Data under study START

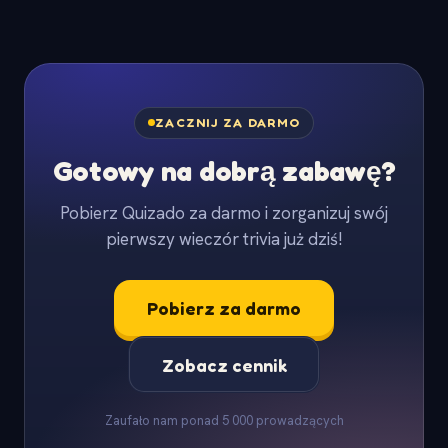
ZACZNIJ ZA DARMO
Gotowy na dobrą zabawę?
Pobierz Quizado za darmo i zorganizuj swój
pierwszy wieczór trivia już dziś!
Pobierz za darmo
Zobacz cennik
Zaufało nam ponad 5 000 prowadzących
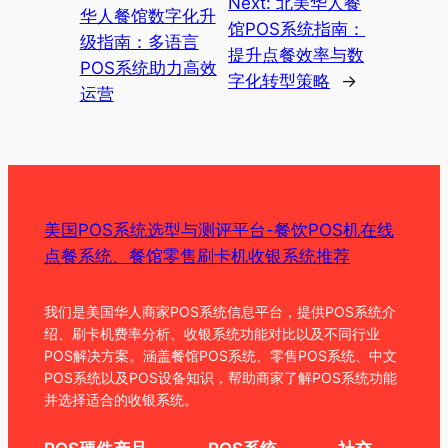
Next:
北美华人餐
华人餐馆数字化升
馆POS系统指南：
级指南：多语言
提升点餐效率与数
POS系统助力高效
字化转型策略
→
运营
美国POS系统选型与测评平台-餐饮POS机在线
点餐系统、餐馆零售刷卡机收银系统推荐
我们是美国华人商家POS系统信息平台，提供POS系统介
绍、刷卡机费率分析、收银系统功能对比以及不同行业
POS解决方案。涵盖餐馆POS系统、零售POS系统、中文
POS系统以及POS设备知识，帮助商家了解POS系统功能
并选择适合的收银系统。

Data under study END

*What to work on:* Extract the lines above from the one containing "POS解决方案。涵盖餐馆POS系统、零售POS系统、中文" to the last line, both included, exactly as written.

*Task solution:*
POS解决方案。涵盖餐馆POS系统、零售POS系统、中文
POS系统以及POS设备知识，帮助商家了解POS系统功能
并选择适合的收银系统。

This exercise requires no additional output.